To do: Among the entries that follow, find every line with the word "dove" and list it.

[Extracted page text data]
________
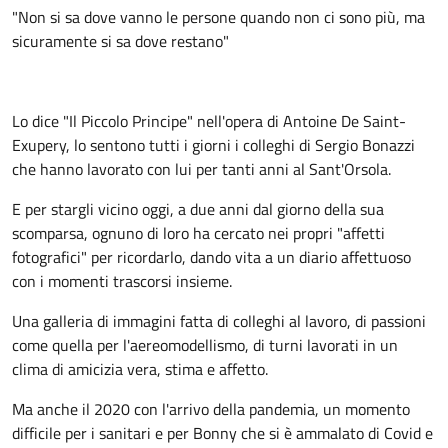
"Non si sa dove vanno le persone quando non ci sono più, ma
sicuramente si sa dove restano"
Lo dice "Il Piccolo Principe" nell'opera di Antoine De Saint-
Exupery, lo sentono tutti i giorni i colleghi di Sergio Bonazzi
che hanno lavorato con lui per tanti anni al Sant'Orsola.
E per stargli vicino oggi, a due anni dal giorno della sua
scomparsa, ognuno di loro ha cercato nei propri "affetti
fotografici" per ricordarlo, dando vita a un diario affettuoso
con i momenti trascorsi insieme.
Una galleria di immagini fatta di colleghi al lavoro, di passioni
come quella per l'aereomodellismo, di turni lavorati in un
clima di amicizia vera, stima e affetto.
Ma anche il 2020 con l'arrivo della pandemia, un momento
difficile per i sanitari e per Bonny che si è ammalato di Covid e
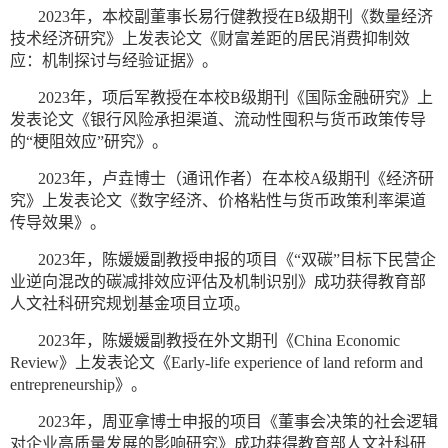
2023年，本校副董事长易行健教授在B级期刊《数量经济
技术经济研究》上发表论文《财富差距的居民消费抑制效
应：机制探讨与经验证据》。
2023年，项后军教授在本校B级期刊《国际金融研究》上
发表论文《银行风险承担渠道、流动性囤积与货币政策传导
的“梗阻效应”研究》。
2023年，卢垚博士（通讯作者）在本校A级期刊《经济研
究》上发表论文《数字经济、价格粘性与货币政策利率渠道
传导效果》。
2023年，陈媛媛副教授申报的项目《“双碳”目标下民营企
业逆向混改的碳减排效应评估及机制识别》成功获得教育部
人文社科研究规划基金项目立项。
2023年，陈媛媛副教授在外文期刊《China Economic
Review》上发表论文《Early-life experience of land reform and
entrepreneurship》。
2023年，周亚拿博士申报的项目《董事会决策的社会逻辑
对企业高质量发展的影响研究》成功获得教育部人文社科研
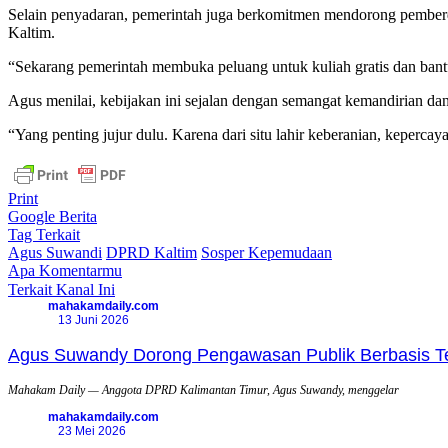
Selain penyadaran, pemerintah juga berkomitmen mendorong pemberd
Kaltim.
“Sekarang pemerintah membuka peluang untuk kuliah gratis dan ban
Agus menilai, kebijakan ini sejalan dengan semangat kemandirian da
“Yang penting jujur dulu. Karena dari situ lahir keberanian, keperca
Print
Google Berita
Tag Terkait
Agus Suwandi
DPRD Kaltim
Sosper Kepemudaan
Apa Komentarmu
Terkait Kanal Ini
mahakamdaily.com
13 Juni 2026
Agus Suwandy Dorong Pengawasan Publik Berbasis Tek
Mahakam Daily — Anggota DPRD Kalimantan Timur, Agus Suwandy, menggelar
mahakamdaily.com
23 Mei 2026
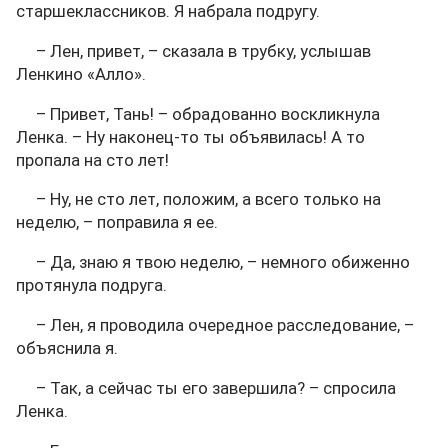
старшеклассников. Я набрала подругу.
– Лен, привет, – сказала в трубку, услышав
Ленкино «Алло».
– Привет, Тань! – обрадованно воскликнула
Ленка. – Ну наконец-то ты объявилась! А то
пропала на сто лет!
– Ну, не сто лет, положим, а всего только на
неделю, – поправила я ее.
– Да, знаю я твою неделю, – немного обиженно
протянула подруга.
– Лен, я проводила очередное расследование, –
объяснила я.
– Так, а сейчас ты его завершила? – спросила
Ленка.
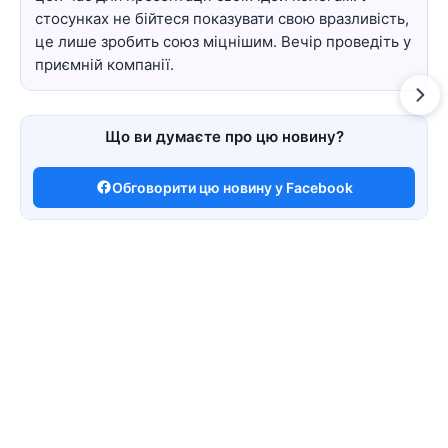
стосунках не бійтеся показувати свою вразливість,
це лише зробить союз міцнішим. Вечір проведіть у
приємній компанії.
Що ви думаєте про цю новину?
Обговорити цю новину у Facebook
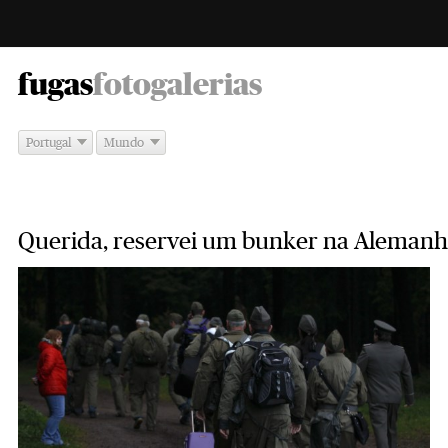
-
fugas
fotogalerias
Portugal
Mundo
Querida, reservei um bunker na Alemanh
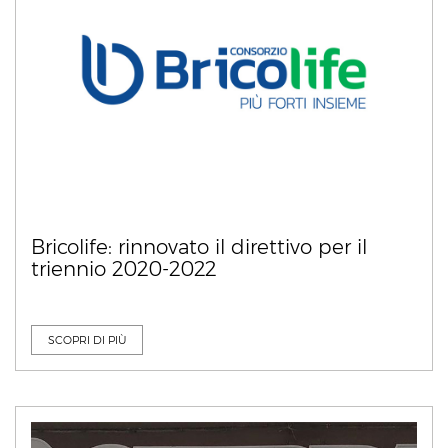
Bricolife: rinnovato il direttivo per il
triennio 2020-2022
SCOPRI DI PIÙ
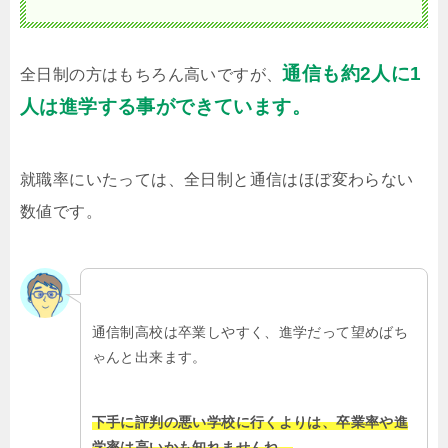
通信も約2人に1
全日制の方はもちろん高いですが、
人は進学する事ができています。
就職率にいたっては、全日制と通信はほぼ変わらない
数値です。
通信制高校は卒業しやすく、進学だって望めばち
ゃんと出来ます。
下手に評判の悪い学校に行くよりは、卒業率や進
学率は高いかも知れませんね。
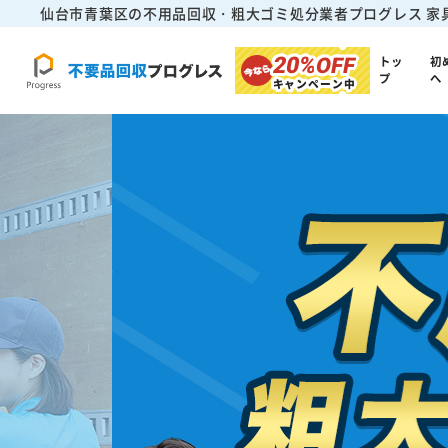
仙台市青葉区の不用品回収・粗大ゴミ処分業者プログレス
家
20%
OFF
トッ
初
プ
へ
キャンペーン中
________
Output for this task:
"Non si sa dove vanno le persone quando non ci sono più, ma
sicuramente si sa dove restano"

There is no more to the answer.